Polusi udara menjadi salah satu kerusakan lingkungan yang sangat berbahaya dan mengancam nyawa. Data World Health Organization (WHO) menyebutkan bahwa angka kematian yang disebabkan oleh polusi udara mencapai 7 juta orang, sementara itu 3,3 juta orang meninggal karena udara dalam ruangan yang buruk.

Dampak Udara Buruk bagi Kesehatan
Menurut ketua Perhimpunan Dokter Paru Indonesia, dr. Agus Dwi Susanto, Sp. P (K), ada beberapa aktivitas rumah tangga dan penggunaan barang sehari-hari yang dapat menimbulkan polusi di dalam rumah. Sayangnya masih banyak yang menyepelekan hal ini. Padahal ada dampak dari udara buruk di dalam rumah bagi kesehatan seperti berikut:

1. Infeksi saluran pernapasan
Infeksi saluran pernapasan juga sering disebut ISPA yang memiliki gejala batuk, pilek, dan juga demam. ISPA juga mudah sekali menular dan bisa dialami siapa saja. Data WHO menyebutkan, ISPA menjadi penyebab morbiditas dan mortalitas dari penyakit menular di seluruh dunia. Sebanyak 98% merupakan infeksi saluran pernapasan bawah karena polusi udara.

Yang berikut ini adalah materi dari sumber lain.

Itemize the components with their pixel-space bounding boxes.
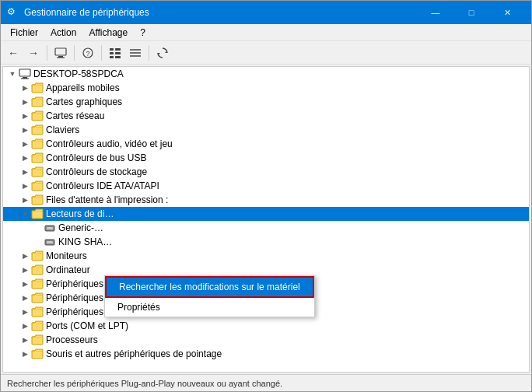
expand-icon-ports: ▶ [19, 320, 31, 332]
toolbar: ← → ? [1, 41, 531, 65]
tree-item-ports[interactable]: ▶ Ports (COM et LPT) [3, 319, 529, 333]
menu-action[interactable]: Action [44, 26, 82, 40]
toolbar-sep-4 [149, 45, 149, 61]
menu-bar: Fichier Action Affichage ? [1, 24, 531, 41]
toolbar-sep-1 [47, 45, 47, 61]
tree-item-cartes-graph[interactable]: ▶ Cartes graphiques [3, 95, 529, 109]
tree-item-generic[interactable]: Generic-… [3, 221, 529, 235]
expand-icon-ctrl-audio: ▶ [19, 138, 31, 150]
svg-rect-38 [32, 323, 43, 331]
computer-icon [19, 68, 31, 80]
title-bar-controls: — □ ✕ [418, 1, 525, 24]
refresh-icon [156, 47, 169, 59]
back-button[interactable]: ← [4, 44, 23, 62]
device-tree[interactable]: ▼ DESKTOP-58SPDCA ▶ Appareils mobiles ▶ [2, 66, 530, 373]
svg-rect-10 [115, 56, 121, 58]
refresh-button[interactable] [153, 44, 172, 62]
svg-rect-7 [110, 52, 114, 54]
tree-item-root[interactable]: ▼ DESKTOP-58SPDCA [3, 67, 529, 81]
folder-icon-souris [31, 348, 44, 360]
tree-item-ctrl-ide[interactable]: ▶ Contrôleurs IDE ATA/ATAPI [3, 179, 529, 193]
svg-rect-9 [110, 56, 114, 58]
expand-icon-ctrl-bus: ▶ [19, 152, 31, 164]
tree-item-processeurs[interactable]: ▶ Processeurs [3, 333, 529, 347]
context-menu: Rechercher les modifications sur le maté… [104, 275, 315, 317]
tree-label-appareils: Appareils mobiles [46, 82, 120, 93]
list-view-button[interactable] [126, 44, 145, 62]
tree-label-ctrl-ide: Contrôleurs IDE ATA/ATAPI [46, 180, 159, 191]
menu-affichage[interactable]: Affichage [82, 26, 134, 40]
svg-rect-27 [32, 197, 43, 205]
svg-rect-5 [110, 48, 114, 51]
svg-rect-33 [32, 253, 43, 261]
expand-icon-periph-logiciels: ▶ [19, 292, 31, 304]
svg-rect-34 [32, 267, 43, 275]
computer-icon [54, 47, 67, 59]
context-menu-item-rechercher[interactable]: Rechercher les modifications sur le maté… [105, 276, 314, 298]
tree-label-ctrl-stockage: Contrôleurs de stockage [46, 166, 147, 177]
tree-view-icon [109, 47, 121, 59]
computer-view-button[interactable] [51, 44, 70, 62]
tree-item-souris[interactable]: ▶ Souris et autres périphériques de poin… [3, 347, 529, 361]
tree-view-button[interactable] [106, 44, 124, 62]
svg-rect-37 [32, 309, 43, 317]
folder-icon-claviers [31, 124, 44, 136]
tree-label-generic: Generic-… [58, 222, 103, 233]
expand-icon-ordinateur: ▶ [19, 264, 31, 276]
svg-rect-35 [32, 281, 43, 289]
tree-item-ctrl-bus[interactable]: ▶ Contrôleurs de bus USB [3, 151, 529, 165]
svg-rect-30 [47, 227, 53, 229]
tree-item-lecteurs[interactable]: ▼ Lecteurs de di… [3, 207, 529, 221]
tree-label-king-sha: KING SHA… [58, 236, 112, 247]
folder-icon-ctrl-stockage [31, 166, 44, 178]
minimize-button[interactable]: — [418, 1, 453, 24]
svg-rect-39 [32, 337, 43, 345]
expand-icon-periph-systeme: ▶ [19, 306, 31, 318]
svg-rect-6 [115, 48, 121, 51]
expand-icon-claviers: ▶ [19, 124, 31, 136]
svg-marker-15 [158, 53, 160, 55]
tree-item-moniteurs[interactable]: ▶ Moniteurs [3, 249, 529, 263]
close-button[interactable]: ✕ [489, 1, 525, 24]
tree-item-cartes-reseau[interactable]: ▶ Cartes réseau [3, 109, 529, 123]
folder-icon-ordinateur [31, 264, 44, 276]
tree-label-claviers: Claviers [46, 124, 79, 135]
tree-label-ctrl-audio: Contrôleurs audio, vidéo et jeu [46, 138, 173, 149]
maximize-button[interactable]: □ [453, 1, 489, 24]
context-menu-item-proprietes[interactable]: Propriétés [105, 298, 314, 317]
device-icon-generic [44, 222, 56, 234]
tree-item-appareils[interactable]: ▶ Appareils mobiles [3, 81, 529, 95]
folder-icon-ctrl-audio [31, 138, 44, 150]
svg-rect-23 [32, 141, 43, 149]
title-bar: ⚙ Gestionnaire de périphériques — □ ✕ [1, 1, 531, 24]
toolbar-sep-2 [74, 45, 75, 61]
svg-rect-19 [32, 85, 43, 93]
forward-button[interactable]: → [24, 44, 43, 62]
expand-icon-processeurs: ▶ [19, 334, 31, 346]
folder-icon-ctrl-bus [31, 152, 44, 164]
tree-item-ctrl-stockage[interactable]: ▶ Contrôleurs de stockage [3, 165, 529, 179]
menu-help[interactable]: ? [134, 26, 152, 40]
expand-icon-files-attente: ▶ [19, 194, 31, 206]
tree-label-files-attente: Files d'attente à l'impression : [46, 194, 168, 205]
svg-rect-20 [32, 99, 43, 107]
folder-icon-periph-systeme [31, 306, 44, 318]
main-content: ▼ DESKTOP-58SPDCA ▶ Appareils mobiles ▶ [1, 65, 531, 374]
toolbar-sep-3 [101, 45, 102, 61]
folder-icon-ports [31, 320, 44, 332]
menu-fichier[interactable]: Fichier [4, 26, 44, 40]
folder-icon-moniteurs [31, 250, 44, 262]
expand-icon-lecteurs: ▼ [19, 208, 31, 220]
main-window: ⚙ Gestionnaire de périphériques — □ ✕ Fi… [0, 0, 532, 392]
folder-icon-cartes-reseau [31, 110, 44, 122]
tree-item-claviers[interactable]: ▶ Claviers [3, 123, 529, 137]
help-button[interactable]: ? [79, 44, 97, 62]
tree-item-ctrl-audio[interactable]: ▶ Contrôleurs audio, vidéo et jeu [3, 137, 529, 151]
tree-item-files-attente[interactable]: ▶ Files d'attente à l'impression : [3, 193, 529, 207]
folder-icon-appareils [31, 82, 44, 94]
tree-item-king-sha[interactable]: KING SHA… [3, 235, 529, 249]
folder-icon-lecteurs [31, 208, 44, 220]
svg-text:?: ? [86, 50, 89, 58]
status-bar: Rechercher les périphériques Plug-and-Pl… [1, 374, 531, 391]
folder-icon-periph-logiciels [31, 292, 44, 304]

2. Jantung Koroner dan Stroke
Dalam sebuah penelitian menemukan jika menghirup udara dengan polutan yang berbahaya dapat menyebabkan aterosklerosis yang merupakan penyempitan pembuluh darah. Kondisi ini disebabkan adanya penumpukan plak-plak di dinding pembuluh darah yang semakin lama mengentalkan arteri sehingga aliran darah, oksigen, dan nutrisi terhambat yang menyebabkan jantung koroner dan stroke.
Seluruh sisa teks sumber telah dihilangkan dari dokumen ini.